Of course, this is not the whim of a dictator, it’s a voluntary project carried out by people who just participated in deposing one. What’s more, Shabab Masri still think their high quality education and twenty-four-seven access to the facebookverse give them something valuable to offer and still intend to send their awareness caravan around the country.

It has even maintained its original, and very noble, platform. Perihan aims to ensure that all voters have at least two criteria for any candidate they may consider voting for: that they were never part of the formerly ruling National Democratic Party (Shabab also intend to expose anybody who was); and that they don’t buy their votes.

Considering this, and with the fact that their travels have also put the group in touch with various opinion leaders who will help facilitate and generate excitement about their tours, it would be easy to think of this learning tour as a purely strategic exercise.

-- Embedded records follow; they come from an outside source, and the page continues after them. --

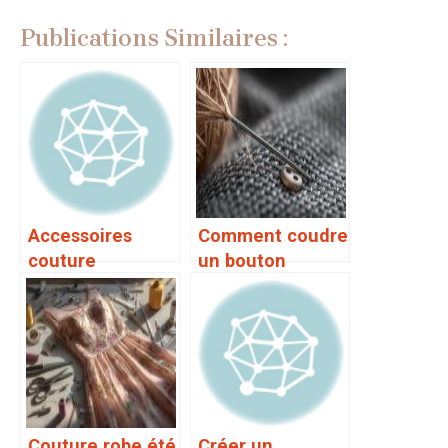
Publications Similaires :
Accessoires
Comment coudre
couture
un bouton
indispensables
Couture robe été
Créer un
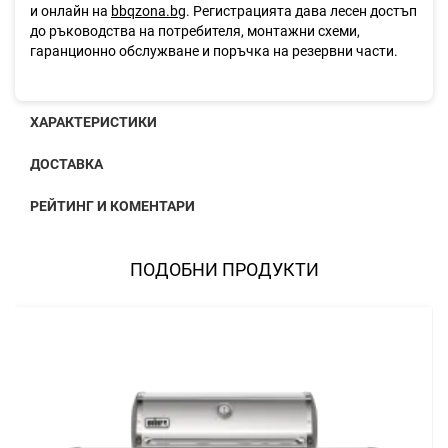
и онлайн на
bbqzona.bg
. Регистрацията дава лесен достъп
до ръководства на потребителя, монтажни схеми,
гаранционно обслужване и поръчка на резервни части.
ХАРАКТЕРИСТИКИ
ДОСТАВКА
РЕЙТИНГ И КОМЕНТАРИ
ПОДОБНИ ПРОДУКТИ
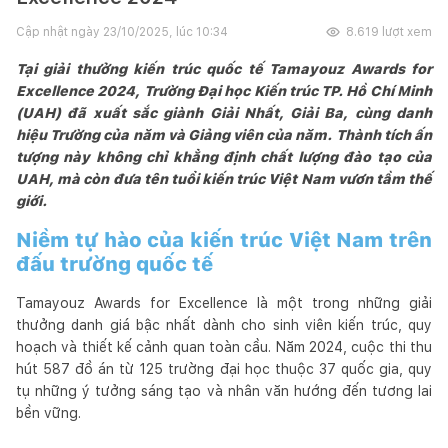
Cập nhật ngày
23/10/2025, lúc 10:34
8.619
lượt xem
Tại giải thưởng kiến trúc quốc tế Tamayouz Awards for
Excellence 2024, Trường Đại học Kiến trúc TP. Hồ Chí Minh
(UAH) đã xuất sắc giành Giải Nhất, Giải Ba, cùng danh
hiệu Trường của năm và Giảng viên của năm. Thành tích ấn
tượng này không chỉ khẳng định chất lượng đào tạo của
UAH, mà còn đưa tên tuổi kiến trúc Việt Nam vươn tầm thế
giới.
Niềm tự hào của kiến trúc Việt Nam trên
đấu trường quốc tế
Tamayouz Awards for Excellence là một trong những giải
thưởng danh giá bậc nhất dành cho sinh viên kiến trúc, quy
hoạch và thiết kế cảnh quan toàn cầu. Năm 2024, cuộc thi thu
hút 587 đồ án từ 125 trường đại học thuộc 37 quốc gia, quy
tụ những ý tưởng sáng tạo và nhân văn hướng đến tương lai
bền vững.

Talking to Perihan however, it is clear that the cross-class dialogue has had a profound effect on her. “Whether you like it or not, or intend it or not, you’re still living in a bubble,” she says, “I’ve aways thought that anybody who is poor or anybody who doesn’t have his basic needs satisfied would not be interested in politics.”

She described how, in the past, she and her other classmates from the exclusive American University of Cairo would feel uncomfortable, even scared walking from one down-town campus to another.

Her change in perception started with the revolution, when she found that the people she would once have hoped the police would protect her from, were, instead, protecting her from the police.

Her participation in politics since then has further driven home the changes. On the day Egypt held their referendum she took to the same downtown streets that had once made her so anxious, donning a T-shirt emblazoned with the slogan “give your vote to Egypt”. Her role was not to tell people which way to vote, but just to encourage them to vote and answer questions about the options to the best of her abilities, and she was amazed by the enthusiastic response. Travelling to poor neighbourhoods has only further strengthened her faith in the people at large. She was especially struck by how many of these people were educated but poor. “They really understand the strong ties between the policies the regime has set and whatever problems and challenges we have in this country”.

On the other hand, she says she has also realised how many wealthier Egyptians, who are so up to date with western fashion, had only engaged with western culture on the consumer level and were otherwise uninterested in the ideals of freedom and democracy. They could be found, during the revolution, sitting in Zamalek’s posh coffee shops, drinking coffee and smoking shisha like nothing was happening.

This shift in perceptions has, as one might assume, led to a substantial shift in her politics. Whereas before she had favoured a liberal capitalist model, she now thinks that “whatever new government is going to have to have a leftist direction”.

The needs of the people are too immediate and important to be left to the whims of the market.

A thriving social democracy in the Arab worlds’ biggest nation world still seems like a distant dream and the threats to the fledgling revolution are myriad. But those of us who indulged in such pessimistic cynicism were busy denying the possibility of the revolution right up to the moment it was an undeniable reality. The brave Egyptians who were practicing foolhardy, Han-Solo-like (“never tell me the odds”) optimism, made a profound change that will reverberate through the Middle East for years to come.

Perihan learned this lesson well and it is reinforced every day by her hands on engagement with the broader population. “We’re betting on the people,” she tells me, and I think that’s where the smart money should always go.